_EXERCISE PROMPT_. Please set down, word for word, the line that contains "PAGE TOP (150, 2508)" and every line after it to the end of the entries below, omitting the pictures.

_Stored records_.

<<<<

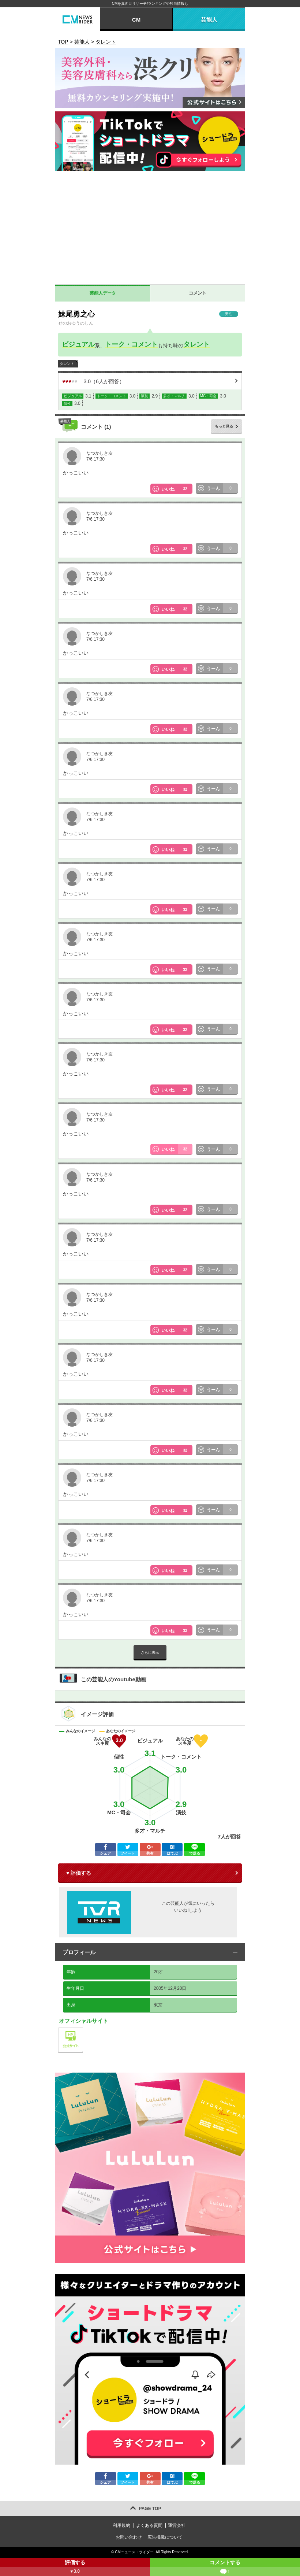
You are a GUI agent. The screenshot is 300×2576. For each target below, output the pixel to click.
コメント (197, 293)
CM (136, 19)
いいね (177, 489)
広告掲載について (165, 2537)
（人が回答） (93, 381)
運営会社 (176, 2525)
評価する (75, 2568)
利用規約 (121, 2525)
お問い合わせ (129, 2537)
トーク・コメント (131, 344)
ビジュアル (78, 344)
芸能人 (209, 19)
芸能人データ (103, 293)
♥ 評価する (78, 1873)
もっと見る (224, 426)
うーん (222, 488)
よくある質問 (149, 2525)
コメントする (225, 2568)
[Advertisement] (150, 229)
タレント (196, 344)
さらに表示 (150, 1653)
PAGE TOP (150, 2508)
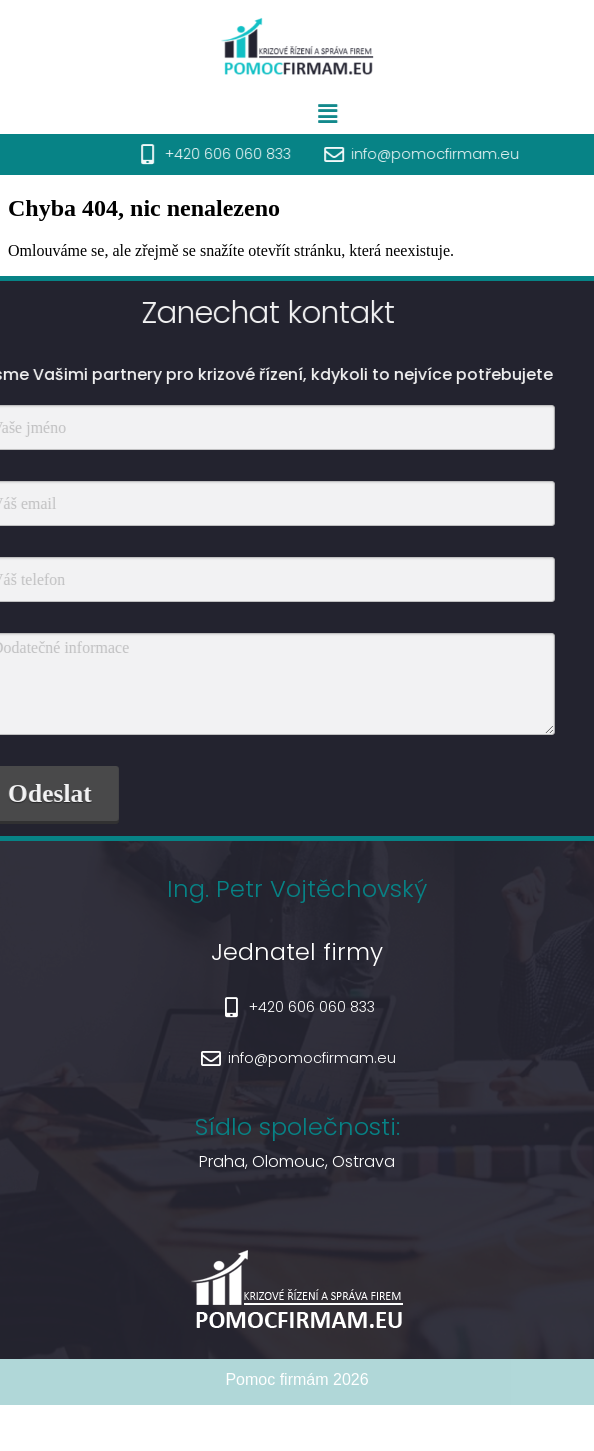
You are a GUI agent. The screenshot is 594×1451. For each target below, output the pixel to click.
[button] (360, 114)
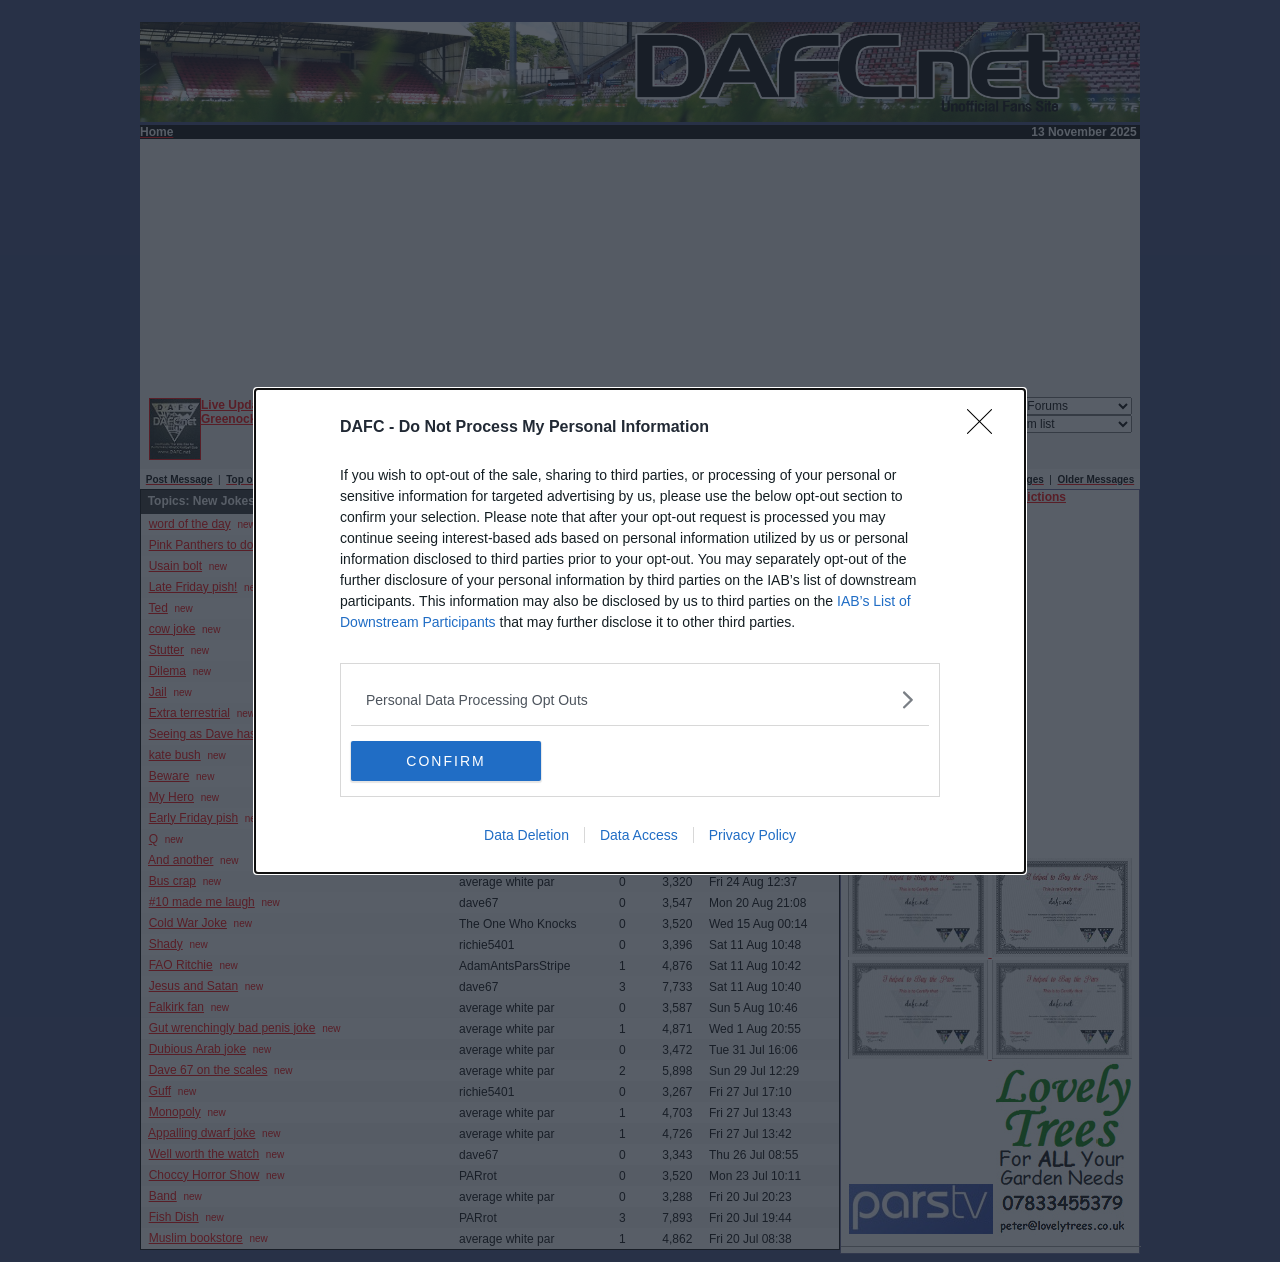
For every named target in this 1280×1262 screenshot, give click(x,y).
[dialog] (640, 631)
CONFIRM (445, 760)
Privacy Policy (752, 835)
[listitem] (640, 699)
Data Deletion (526, 835)
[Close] (986, 428)
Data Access (639, 835)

>>>>

_ANSWER BELOW_.
PAGE TOP (150, 2508)
You are a GUI agent. The screenshot is 594×1451. For each target below, output the pixel to click.
[button] (360, 114)
For every named target in this 1280×1262 screenshot, give click(x,y).
[dialog] (640, 631)
CONFIRM (445, 760)
Privacy Policy (752, 835)
[listitem] (640, 699)
Data Deletion (526, 835)
[Close] (986, 428)
Data Access (639, 835)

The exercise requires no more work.